I first heard “Wapsuk,” by Kathleen Edwards when she opened for Bon Iver in 2011. She told the audience the story of being an artist invited on an expedition to Wapsuk National Park in Manitoba, Canada where she saw polar bears (Ursus maritimus) for the first time. Immediately, I sat up and took note, because it was a song about bears! Two hours later as I walked to the car (after an amazing set by Bon Iver), I started singing Wapsuk, and that’s when I knew that it HAD to be the song for my Dance Your PhD submission.

A final note about my dance: I dedicated it to the staff (past, present, and future) of the UNCG All Arts and Sciences Camp and specifically to camp’s long time Executive Director Bob Prout. That was the summer camp I attended then worked at when I was younger. Camp was my absolutely favorite thing/place/week that I looked forward to all year long. The dedication is just my tiny way of saying thank you for all you do to create fun and formative experiences for us art and science nerds.
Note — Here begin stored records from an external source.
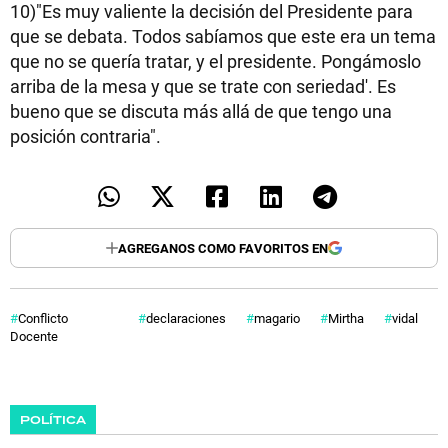
10)"Es muy valiente la decisión del Presidente para
que se debata. Todos sabíamos que este era un tema
que no se quería tratar, y el presidente. Pongámoslo
arriba de la mesa y que se trate con seriedad'. Es
bueno que se discuta más allá de que tengo una
posición contraria".
AGREGANOS COMO FAVORITOS EN
Conflicto
declaraciones
magario
Mirtha
vidal
Docente
POLÍTICA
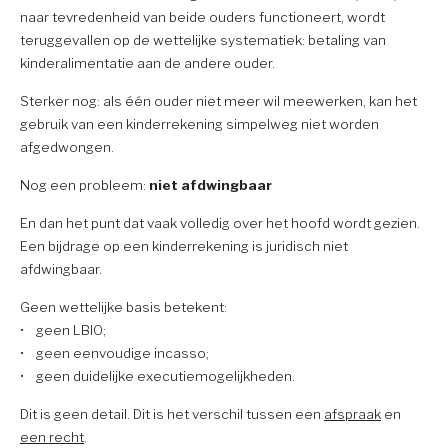
naar tevredenheid van beide ouders functioneert, wordt
teruggevallen op de wettelijke systematiek: betaling van
kinderalimentatie aan de andere ouder.
Sterker nog: als één ouder niet meer wil meewerken, kan het
gebruik van een kinderrekening simpelweg niet worden
afgedwongen.
Nog een probleem:
niet afdwingbaar
En dan het punt dat vaak volledig over het hoofd wordt gezien.
Een bijdrage op een kinderrekening is juridisch niet
afdwingbaar.
Geen wettelijke basis betekent:
• geen LBIO;
• geen eenvoudige incasso;
• geen duidelijke executiemogelijkheden.
Dit is geen detail. Dit is het verschil tussen een
afspraak
en
een recht
.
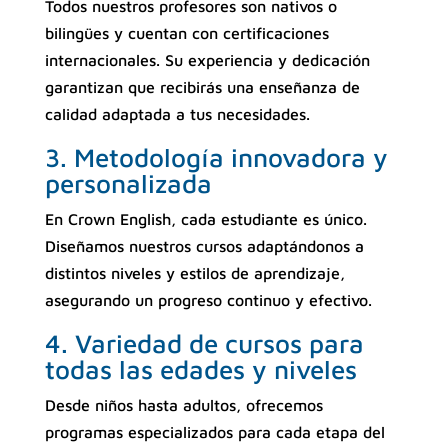
Todos nuestros profesores son nativos o
bilingües y cuentan con certificaciones
internacionales. Su experiencia y dedicación
garantizan que recibirás una enseñanza de
calidad adaptada a tus necesidades.
3. Metodología innovadora y
personalizada
En Crown English, cada estudiante es único.
Diseñamos nuestros cursos adaptándonos a
distintos niveles y estilos de aprendizaje,
asegurando un progreso continuo y efectivo.
4. Variedad de cursos para
todas las edades y niveles
Desde niños hasta adultos, ofrecemos
programas especializados para cada etapa del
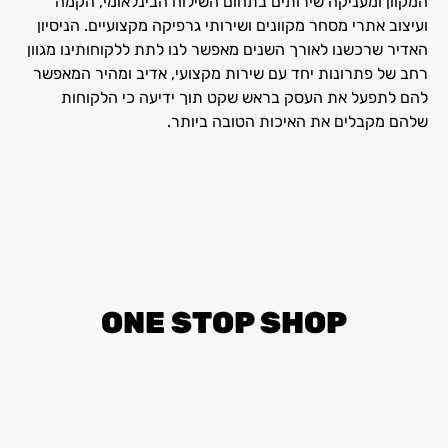
המקוון ומעניקה שירותים בתחום השילוח הבינלאומי, הקמה
ועיצוב אתרי מסחר מקוונים ושירותי גרפיקה מקצועיים. הניסיון
האדיר שרכשנו לאורך השנים מאפשר לנו לתת ללקוחותינו מגוון
רחב של פתרונות יחד עם שירות מקצועי, אדיב ומהיר המאפשר
להם לתפעל את העסק בראש שקט תוך ידיעה כי הלקוחות
שלהם מקבלים את האיכות הטובה ביותר.
ONE STOP SHOP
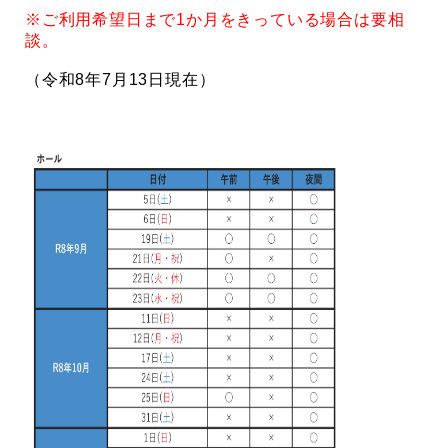
※ご利用希望日まで1か月をきっている場合は要相
談。
（令和8年7月13日現在）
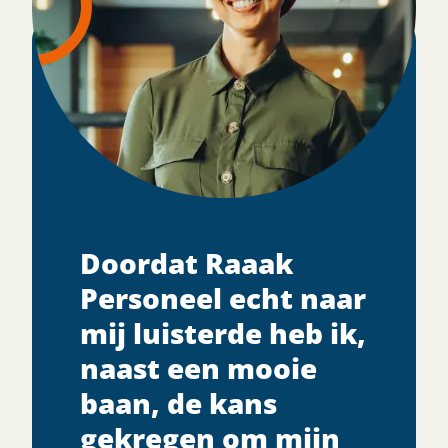
Doordat Raaak
Personeel echt naar
mij luisterde heb ik,
naast een mooie
baan, de kans
gekregen om mijn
I can not fully express how very much camp means to me, still to this day.

Evolution2014 Talk- The talk that should have been

I organize a lot of things.  Like A LOT of things!  I chaired my department’s seminar organizing committee for three years.  I’ve organized the rangewide sampling effort for my dissertation project with 32 organizations. I founded and organize schedules for a blog.  The list goes on; I’m organized.
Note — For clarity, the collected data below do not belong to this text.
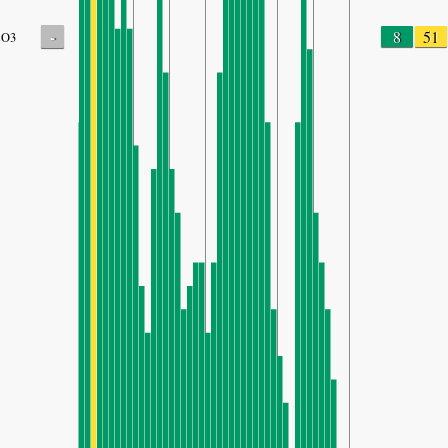
-
8
51
O3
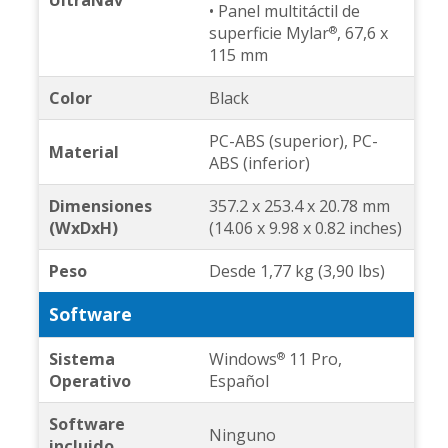
UltraNav
• Panel multitáctil de
superficie Mylar
, 67,6 x
®
115 mm
Color
Black
PC-ABS (superior), PC-
Material
ABS (inferior)
Dimensiones
357.2 x 253.4 x 20.78 mm
(WxDxH)
(14.06 x 9.98 x 0.82 inches)
Peso
Desde 1,77 kg (3,90 lbs)
Software
Sistema
Windows
11 Pro,
®
Operativo
Español
Software
Ninguno
incluido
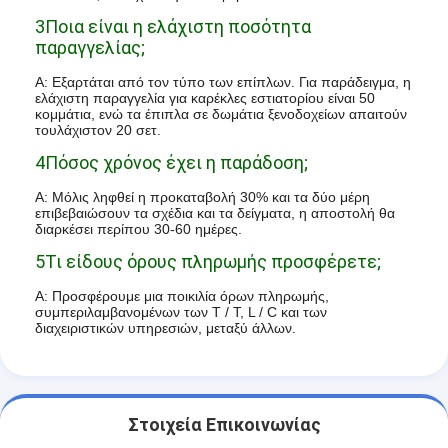
3Ποια είναι η ελάχιστη ποσότητα
παραγγελίας;
Α: Εξαρτάται από τον τύπο των επίπλων. Για παράδειγμα, η
ελάχιστη παραγγελία για καρέκλες εστιατορίου είναι 50
κομμάτια, ενώ τα έπιπλα σε δωμάτια ξενοδοχείων απαιτούν
τουλάχιστον 20 σετ.
4Πόσος χρόνος έχει η παράδοση;
Α: Μόλις ληφθεί η προκαταβολή 30% και τα δύο μέρη
επιβεβαιώσουν τα σχέδια και τα δείγματα, η αποστολή θα
διαρκέσει περίπου 30-60 ημέρες.
5Τι είδους όρους πληρωμής προσφέρετε;
Α: Προσφέρουμε μια ποικιλία όρων πληρωμής,
συμπεριλαμβανομένων των T / T, L / C και των
διαχειριστικών υπηρεσιών, μεταξύ άλλων.
Στοιχεία Επικοινωνίας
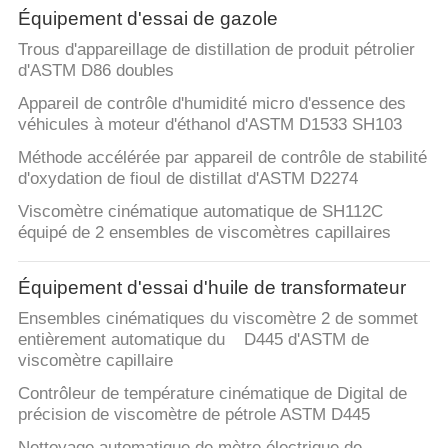
SITE
Équipement d'essai de gazole
Trous d'appareillage de distillation de produit pétrolier
PRIVACY
d'ASTM D86 doubles
POLICY
Appareil de contrôle d'humidité micro d'essence des
véhicules à moteur d'éthanol d'ASTM D1533 SH103
Méthode accélérée par appareil de contrôle de stabilité
d'oxydation de fioul de distillat d'ASTM D2274
Viscomètre cinématique automatique de SH112C
équipé de 2 ensembles de viscomètres capillaires
Équipement d'essai d'huile de transformateur
Ensembles cinématiques du viscomètre 2 de sommet
entièrement automatique du D445 d'ASTM de
viscomètre capillaire
Contrôleur de température cinématique de Digital de
précision de viscomètre de pétrole ASTM D445
Nettoyage automatique de mètre électrique de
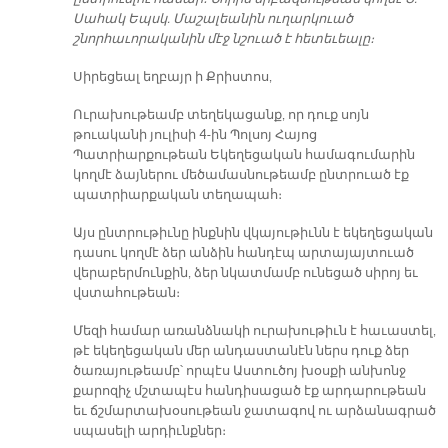
Սահակ Եպսկ. Մաշալեանին ուղարկուած
շնորհաւորականին մէջ նշուած է հետեւեալը։
Սիրեցեալ եղբայր ի Քրիստոս,
Ուրախութեամբ տեղեկացանք, որ դուք սոյն
թուականի յուլիսի 4-ին Պոլսոյ Հայոց
Պատրիարքութեան Եկեղեցական համագումարին
կողմէ ձայներու մեծամասնութեամբ ընտրուած էք
պատրիարքական տեղապահ։
Այս ընտրութիւնը ինքնին վկայութիւնն է եկեղեցական
դասու կողմէ ձեր անձին հանդէպ արտայայտուած
վերաբերմունքին, ձեր նկատմամբ ունեցած սիրոյ եւ
վստահութեան։
Մեզի համար առանձնակի ուրախութիւն է հաւաստել,
թէ եկեղեցական մեր անդաստանէն ներս դուք ձեր
ծառայութեամբ՝ որպէս Աստուծոյ խօսքի անխոնջ
քարոզիչ մշտապէս հանդիսացած էք արդարութեան
եւ ճշմարտախօսութեան ջատագով ու արձանագրած
սպասելի արդիւնքներ։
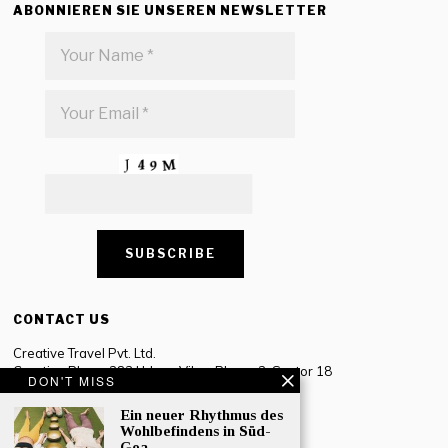
ABONNIEREN SIE UNSEREN NEWSLETTER
CONTACT US
Creative Travel Pvt. Ltd.
Creative Plaza, 283 Udyog Vihar Phase 2, Sector 18
DON'T MISS
Gurugram, Haryana – 122016, India
Ein neuer Rhythmus des
Tel: +91-124 4567777
Wohlbefindens in Süd-
Email:
engage@southasiatraveljournal.com
Goa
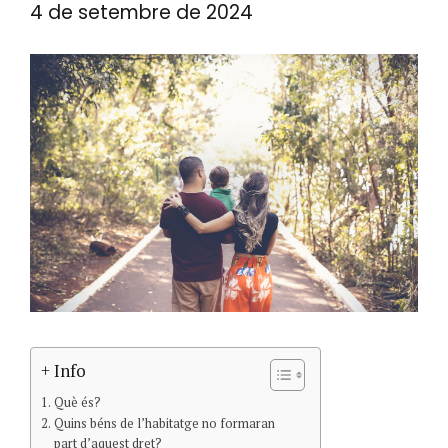
4 de setembre de 2024
+ Info
Què és?
Quins béns de l’habitatge no formaran
part d’aquest dret?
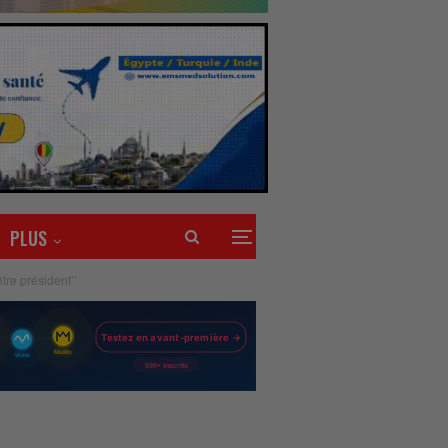
PLUS
re président’’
So imagine my surprise when I opened the Evolution2014 program and didn’t find my name. Apparently, the one thing I didn’t organize this year (and perhaps the most important since I’m looking for a postdoc) was signing up to give a talk. I have memories of signing up for a talk so can only imagine I got distracted and closed out without finishing; I truly thought I signed up.

Since life handed me lemons, I decided to make lemonade. Where the “lemonade” was really just making the slides for the talk I would have given. Feel free to download as a pdf: PuckettEvol2014; then find me at the meeting or tweet to me, as I’m happy to discuss further!

I’m on the postdoc market

I created this website in large part because I am looking for postdoctoral research opportunities.  I anticipate graduating in May 2015 and starting a new position shortly thereafter.  My current research interests are below; additionally, you can find links to my publications here. I would be happy to discuss project ideas or university specific fellowship opportunities that may fund my time in your lab.  Please contact me: EEPuckett at mizzou dot edu, or via Twitter.

Research Interests
I am broadly interested in both the spatial and temporal distribution of genetic variation in functional and neutral loci. Regarding the spatial distribution, I am interested in geographic barriers leading to within species lineage diversification and range expansion processes, particularly the adaptive potential of range expansion for widespread species. Regarding the temporal distribution, I am interested in both the timing of either de novo mutations or changes in standing allele frequency variation as an adaptive response to climatic change. I am also interested in incomplete lineage sorting.